The company said in its prospectus it expected to receive, assuming an offering price of $18.94 per share, about $70.9 million after deducting underwriting discounts, commissions and other expenses. Underwriters have an option for 600,000 shares to cover overallotments, which, if exercised in full, would raise The Medicines Co.'s net proceeds to about $81.5 million, it said.

Morgan Stanley and Bear, Stearns & Co. Inc., both of New York, are joint book-running managers. CIBC World Markets Corp., also of New York, is serving as co-manager.

The Medicines Co.'s stock (NASDAQ:MDCO) fell 62 cents Wednesday to close at $18.10. Following the offering, the company would have 44.8 million shares outstanding.

Based in Parsippany, N.J., the company said it plans to use proceeds to fund development and commercialization of Angiomax (bivalirudin). It said it also would use funds to develop clevidipine, an agent designed to control blood pressure, and for working capital and general corporate purposes.

Angiomax - in-licensed from Biogen Inc., of Cambridge, Mass., in a deal valued at up to $30 million when announced in 1997 - was approved in December 2000 for use as an anticoagulant in combination with aspirin in patients with unstable angina undergoing coronary angioplasty. The Medicines Co. began selling it in the U.S. in January 2001. That year, the Medicines Co. brought in net revenue of $14.2 million and another $38.3 million in 2002 - most of which was generated from U.S. Angiomax sales, it said.

It has completed enrollment in a Phase III trial studying Angiomax in the treatment of HIT/HITTS patients undergoing coronary angioplasty and expects to report results in this year. It is conducting a Phase II/III trial of Angiomax as an anticoagulant in patients undergoing coronary artery bypass graft (CABG) surgery, with or without the use of a bypass pump, and in HIT/HITTS patients undergoing CABG, with or without the use of a bypass pump. The company also plans to start a randomized Phase III trial of Angiomax in patients presented to the emergency department with acute coronary syndromes who may be medically managed or ultimately treated in the catheterization laboratory or operating room. There is a Phase II study beneath that and other clinical investigations under way.

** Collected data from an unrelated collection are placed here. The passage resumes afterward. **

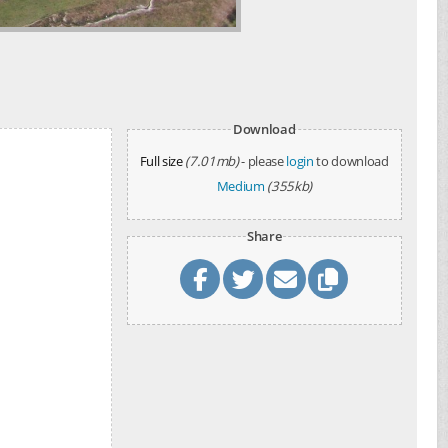
Download
Full size
(7.01mb)
- please
login
to download
Medium
(355kb)
Share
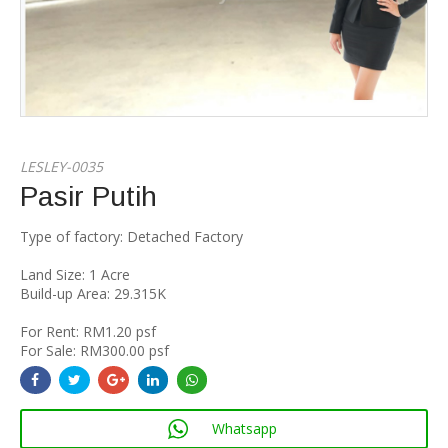
LESLEY-0035
Pasir Putih
Type of factory: Detached Factory
Land Size: 1 Acre
Build-up Area: 29.315K
For Rent: RM1.20 psf
For Sale: RM300.00 psf
Whatsapp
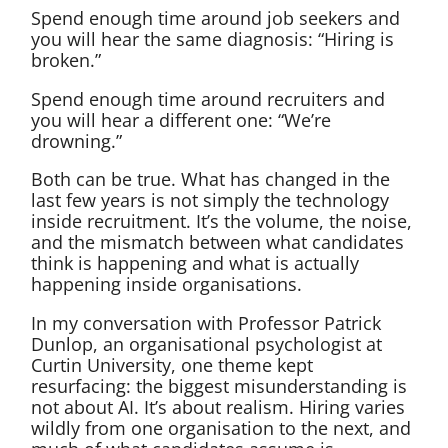
Spend enough time around job seekers and
you will hear the same diagnosis: “Hiring is
broken.”
Spend enough time around recruiters and
you will hear a different one: “We’re
drowning.”
Both can be true. What has changed in the
last few years is not simply the technology
inside recruitment. It’s the volume, the noise,
and the mismatch between what candidates
think is happening and what is actually
happening inside organisations.
In my conversation with Professor Patrick
Dunlop, an organisational psychologist at
Curtin University, one theme kept
resurfacing: the biggest misunderstanding is
not about AI. It’s about realism. Hiring varies
wildly from one organisation to the next, and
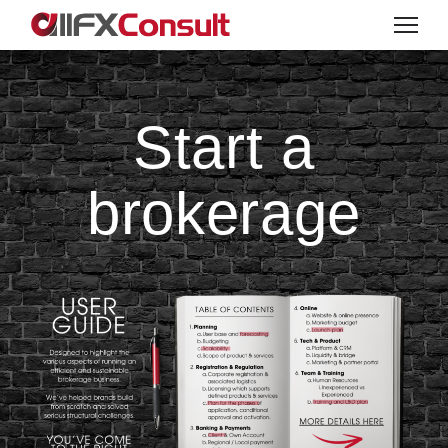
Start a
brokerage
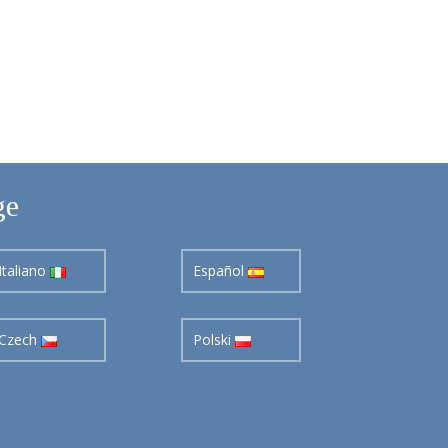
ge
Italiano
Español
Czech
Polski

Clevidipine was in-licensed last year from AstraZeneca plc, of London. The company expects to begin Phase III trials this year in patients undergoing cardiac surgery. AstraZeneca conducted Phase II trials before out-licensing the product.

As of Dec. 31, the company had $43.5 million in cash, cash equivalents and available-for-sale securities. It posted a net loss for the fourth quarter of $9.8 million, or 25 cents per share. For the year, it lost $45.8 million.